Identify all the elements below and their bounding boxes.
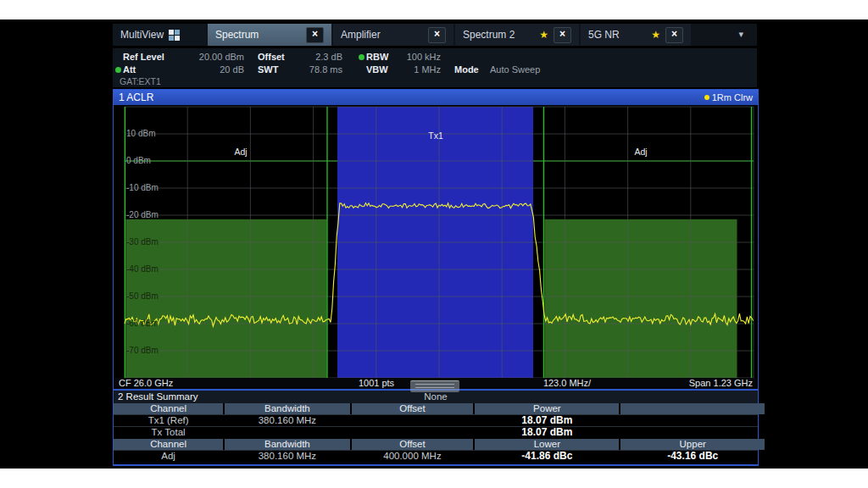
tab-amplifier-label: Amplifier (341, 29, 381, 41)
ref-level-label[interactable]: Ref Level (123, 52, 170, 62)
tab-spectrum2-label: Spectrum 2 (463, 29, 515, 41)
offset-label[interactable]: Offset (258, 52, 298, 62)
trace-color-dot-icon (704, 95, 709, 100)
trace-mode-label: 1Rm Clrw (704, 92, 753, 103)
aclr-window: 1 ACLR 1Rm Clrw 10 dBm 0 dBm -10 dBm -20… (113, 89, 759, 390)
settings-bar: Ref Level 20.00 dBm Offset 2.3 dB RBW 10… (113, 48, 757, 87)
txtotal-empty-cell (620, 427, 764, 438)
tab-spectrum2-modified-star-icon: ★ (539, 30, 548, 40)
adj-channel-cell: Adj (114, 451, 223, 462)
result-summary-window: 2 Result Summary None Channel Bandwidth … (113, 390, 759, 466)
tab-spectrum2-close-icon[interactable]: × (554, 27, 571, 43)
span-readout[interactable]: Span 1.23 GHz (689, 378, 753, 389)
adj-header-upper: Upper (620, 439, 764, 450)
ref-level-value[interactable]: 20.00 dBm (170, 52, 244, 62)
tx-table-header: Channel Bandwidth Offset Power (114, 403, 758, 414)
tab-bar: MultiView Spectrum × Amplifier × Spectru… (113, 24, 757, 46)
settings-row-2: Att 20 dB SWT 78.8 ms VBW 1 MHz Mode Aut… (113, 64, 757, 75)
swt-value[interactable]: 78.8 ms (298, 64, 342, 75)
tab-5gnr-close-icon[interactable]: × (665, 27, 683, 43)
window-splitter-handle[interactable] (410, 380, 459, 392)
table-row-txtotal: Tx Total 18.07 dBm (114, 426, 758, 438)
tx-header-power: Power (475, 403, 619, 414)
tx-header-empty (620, 403, 764, 414)
tab-spectrum-label: Spectrum (215, 29, 259, 41)
y-tick-m30dbm: -30 dBm (126, 236, 159, 247)
mode-value[interactable]: Auto Sweep (490, 64, 540, 75)
center-frequency-readout[interactable]: CF 26.0 GHz (119, 378, 173, 389)
y-tick-m20dbm: -20 dBm (126, 209, 159, 220)
tab-spectrum-close-icon[interactable]: × (306, 27, 324, 43)
tab-overflow-arrow-icon[interactable]: ▾ (738, 29, 743, 40)
tab-amplifier[interactable]: Amplifier × (333, 24, 453, 46)
offset-value[interactable]: 2.3 dB (298, 52, 342, 62)
txtotal-power-cell: 18.07 dBm (475, 427, 619, 438)
multiview-grid-icon (169, 30, 180, 41)
adj-header-channel: Channel (114, 439, 223, 450)
txtotal-offset-cell (352, 427, 474, 438)
splitter-none-label[interactable]: None (385, 391, 487, 403)
tab-multiview[interactable]: MultiView (113, 24, 206, 46)
adj-right-channel-label: Adj (607, 147, 675, 157)
y-tick-m40dbm: -40 dBm (126, 263, 159, 274)
txtotal-bandwidth-cell (225, 427, 349, 438)
result-summary-title: 2 Result Summary (118, 391, 198, 402)
y-tick-10dbm: 10 dBm (126, 128, 155, 139)
att-label[interactable]: Att (123, 64, 170, 75)
tab-5gnr-modified-star-icon: ★ (651, 30, 660, 40)
tab-spectrum2[interactable]: Spectrum 2 ★ × (455, 24, 579, 46)
gate-source-label: GAT:EXT1 (120, 76, 161, 86)
y-tick-m50dbm: -50 dBm (126, 291, 159, 302)
table-row-tx1: Tx1 (Ref) 380.160 MHz 18.07 dBm (114, 414, 758, 426)
tab-amplifier-close-icon[interactable]: × (428, 27, 446, 43)
tab-5gnr[interactable]: 5G NR ★ × (581, 24, 691, 46)
txtotal-channel-cell: Tx Total (114, 427, 223, 438)
tx-header-offset: Offset (352, 403, 474, 414)
tx1-empty-cell (620, 415, 764, 426)
tab-multiview-label: MultiView (120, 29, 164, 41)
y-tick-m70dbm: -70 dBm (126, 345, 159, 356)
adj-offset-cell: 400.000 MHz (352, 451, 474, 462)
vbw-label[interactable]: VBW (366, 64, 397, 75)
adj-upper-cell: -43.16 dBc (620, 451, 764, 462)
screenshot-root: MultiView Spectrum × Amplifier × Spectru… (0, 0, 868, 488)
tx-header-bandwidth: Bandwidth (225, 403, 349, 414)
rbw-value[interactable]: 100 kHz (397, 52, 441, 62)
att-status-dot-icon (115, 67, 121, 73)
y-tick-m10dbm: -10 dBm (126, 182, 159, 193)
aclr-window-title: 1 ACLR (119, 92, 153, 103)
rbw-status-dot-icon (359, 54, 364, 60)
tx1-bandwidth-cell: 380.160 MHz (225, 415, 349, 426)
rbw-label[interactable]: RBW (366, 52, 397, 62)
vbw-value[interactable]: 1 MHz (397, 64, 441, 75)
adj-left-channel-label: Adj (207, 147, 275, 157)
adj-bandwidth-cell: 380.160 MHz (225, 451, 349, 462)
adj-lower-cell: -41.86 dBc (475, 451, 619, 462)
adj-header-bandwidth: Bandwidth (225, 439, 349, 450)
adj-table-header: Channel Bandwidth Offset Lower Upper (114, 439, 758, 450)
aclr-window-title-bar[interactable]: 1 ACLR 1Rm Clrw (114, 90, 758, 105)
per-division-readout[interactable]: 123.0 MHz/ (512, 378, 622, 389)
adj-header-lower: Lower (475, 439, 619, 450)
mode-label[interactable]: Mode (454, 64, 488, 75)
tx1-channel-cell: Tx1 (Ref) (114, 415, 223, 426)
y-tick-0dbm: 0 dBm (126, 155, 151, 166)
tx1-power-cell: 18.07 dBm (475, 415, 619, 426)
tx-header-channel: Channel (114, 403, 223, 414)
table-row-adj: Adj 380.160 MHz 400.000 MHz -41.86 dBc -… (114, 450, 758, 462)
adj-header-offset: Offset (352, 439, 474, 450)
instrument-display-area: MultiView Spectrum × Amplifier × Spectru… (0, 19, 868, 469)
result-summary-title-bar[interactable]: 2 Result Summary None (114, 391, 758, 403)
swt-label[interactable]: SWT (258, 64, 298, 75)
spectrum-plot-area: 10 dBm 0 dBm -10 dBm -20 dBm -30 dBm -40… (114, 105, 758, 378)
att-value[interactable]: 20 dB (170, 64, 244, 75)
y-tick-m60dbm: -60 dBm (126, 318, 159, 329)
settings-row-1: Ref Level 20.00 dBm Offset 2.3 dB RBW 10… (113, 51, 757, 63)
tx1-channel-label: Tx1 (402, 130, 470, 141)
tx1-offset-cell (352, 415, 474, 426)
tab-spectrum[interactable]: Spectrum × (208, 24, 331, 46)
tab-5gnr-label: 5G NR (588, 29, 620, 41)
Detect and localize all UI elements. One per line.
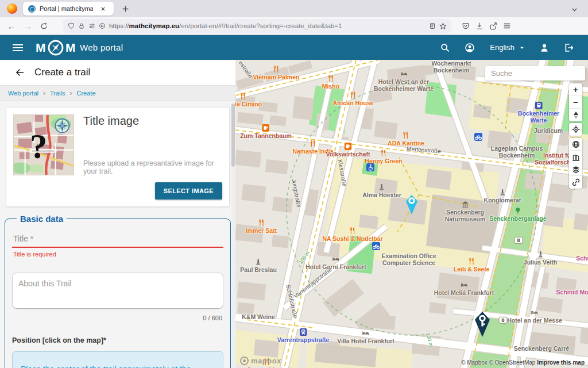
new-tab-button[interactable]	[119, 3, 131, 14]
trail-center-marker[interactable]	[405, 195, 419, 214]
trail-title-input[interactable]	[12, 229, 223, 248]
back-button[interactable]: ←	[3, 21, 20, 31]
mapbox-logo[interactable]: mapbox	[240, 356, 281, 365]
title-image-hint: Please upload a represantative image for…	[83, 159, 222, 175]
tab-list-chevron-icon[interactable]	[568, 3, 580, 15]
app-header: M M Web portal English	[0, 35, 588, 60]
lock-icon[interactable]	[78, 22, 85, 29]
title-image-placeholder: ?	[13, 114, 74, 175]
buildings-layer-button[interactable]	[569, 151, 582, 163]
map-search-input[interactable]	[485, 66, 585, 80]
breadcrumb-web-portal[interactable]: Web portal	[8, 90, 38, 97]
title-error-message: Title is required	[13, 251, 222, 258]
browser-window: Portal | mathcitymap.eu ← → https://math…	[0, 0, 588, 368]
zoom-in-button[interactable]: +	[569, 83, 582, 96]
position-hint-box: Place the center of the trail approximat…	[12, 351, 223, 368]
title-image-heading: Title image	[83, 114, 222, 128]
url-text[interactable]: https://mathcitymap.eu/en/portal-en/#!/t…	[109, 22, 425, 29]
browser-tab[interactable]: Portal | mathcitymap.eu	[23, 2, 114, 16]
tracking-shield-icon[interactable]	[68, 22, 75, 29]
locate-button[interactable]	[569, 123, 582, 136]
map-layer-controls	[569, 138, 582, 189]
breadcrumb-create[interactable]: Create	[76, 90, 95, 97]
layers-button[interactable]	[569, 163, 582, 176]
breadcrumb-separator: ›	[69, 89, 72, 97]
map-canvas[interactable]: Vietnam PalmenMishoAfrican HouseHotel We…	[235, 60, 588, 368]
about-trail-textarea[interactable]	[12, 273, 223, 309]
logo-letter: M	[36, 41, 46, 55]
title-image-card: ? Title image Please upload a represanta…	[6, 107, 230, 207]
mcm-logo[interactable]: M M Web portal	[36, 39, 123, 56]
globe-layer-button[interactable]	[569, 138, 582, 151]
breadcrumb-trails[interactable]: Trails	[50, 90, 65, 97]
map-locate-control	[569, 123, 582, 136]
logout-icon[interactable]	[564, 43, 573, 52]
basic-data-legend: Basic data	[17, 214, 67, 224]
bookmark-star-icon[interactable]	[439, 22, 447, 30]
reader-mode-icon[interactable]	[429, 22, 436, 29]
tab-favicon-icon	[28, 5, 36, 13]
existing-trail-marker[interactable]	[473, 312, 492, 337]
chevron-down-icon	[519, 45, 525, 51]
compass-icon	[47, 39, 64, 56]
share-link-button[interactable]	[569, 176, 582, 189]
reload-button[interactable]	[38, 20, 49, 32]
zoom-out-button[interactable]: −	[569, 96, 582, 109]
downloads-icon[interactable]	[475, 22, 483, 30]
browser-tab-bar: Portal | mathcitymap.eu	[0, 0, 588, 17]
attribution-mapbox[interactable]: © Mapbox	[461, 359, 488, 366]
panel-scrollbar[interactable]	[231, 103, 235, 368]
mapbox-logo-text: mapbox	[251, 356, 281, 365]
support-icon[interactable]	[465, 43, 475, 53]
share-icon[interactable]	[489, 22, 497, 30]
location-permission-icon[interactable]	[99, 22, 106, 29]
compass-pitch-button[interactable]	[569, 109, 582, 121]
logo-letter: M	[65, 41, 76, 55]
tab-title: Portal | mathcitymap.eu	[40, 5, 93, 12]
forward-button[interactable]: →	[20, 21, 36, 31]
tab-close-icon[interactable]	[97, 3, 109, 14]
firefox-logo[interactable]	[7, 3, 17, 14]
mapbox-logo-icon	[240, 356, 249, 365]
permissions-icon[interactable]	[88, 22, 95, 29]
map-zoom-controls: + −	[569, 83, 582, 121]
url-bar[interactable]: https://mathcitymap.eu/en/portal-en/#!/t…	[63, 19, 451, 33]
account-icon[interactable]	[540, 43, 549, 52]
position-label: Position [click on the map]*	[12, 336, 223, 344]
search-icon[interactable]	[440, 43, 450, 52]
language-label: English	[490, 43, 514, 52]
question-mark: ?	[30, 127, 47, 166]
attribution-osm[interactable]: © OpenStreetMap	[489, 359, 536, 366]
sidebar-menu-icon[interactable]	[13, 44, 23, 51]
browser-toolbar: ← → https://mathcitymap.eu/en/portal-en/…	[0, 17, 588, 35]
select-image-button[interactable]: SELECT IMAGE	[155, 182, 222, 200]
logo-subtitle: Web portal	[80, 43, 123, 52]
app-menu-icon[interactable]	[503, 22, 511, 30]
pocket-icon[interactable]	[462, 22, 470, 30]
language-selector[interactable]: English	[490, 43, 525, 52]
attribution-improve-link[interactable]: Improve this map	[537, 359, 585, 366]
page-title: Create a trail	[34, 67, 90, 78]
back-arrow-icon[interactable]	[15, 68, 24, 77]
basic-data-section: Basic data Title is required 0 / 600 Pos…	[5, 214, 231, 368]
compass-rose-icon	[55, 118, 70, 133]
breadcrumb: Web portal › Trails › Create	[0, 85, 235, 101]
map-attribution: © Mapbox © OpenStreetMap Improve this ma…	[461, 359, 585, 366]
create-trail-panel: Create a trail Web portal › Trails › Cre…	[0, 60, 235, 368]
char-counter: 0 / 600	[12, 315, 222, 321]
breadcrumb-separator: ›	[43, 89, 45, 97]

------------------------------------------------------------

» **WHAT THE TASK REQUIRES**
Search the entries for the word "position", then copy every line in which it is found.

» **RESPONSE TO THE TASK**
position-hint-box: Place the center of the trail approximat…	[12, 351, 223, 368]
position-label: Position [click on the map]*	[12, 336, 223, 344]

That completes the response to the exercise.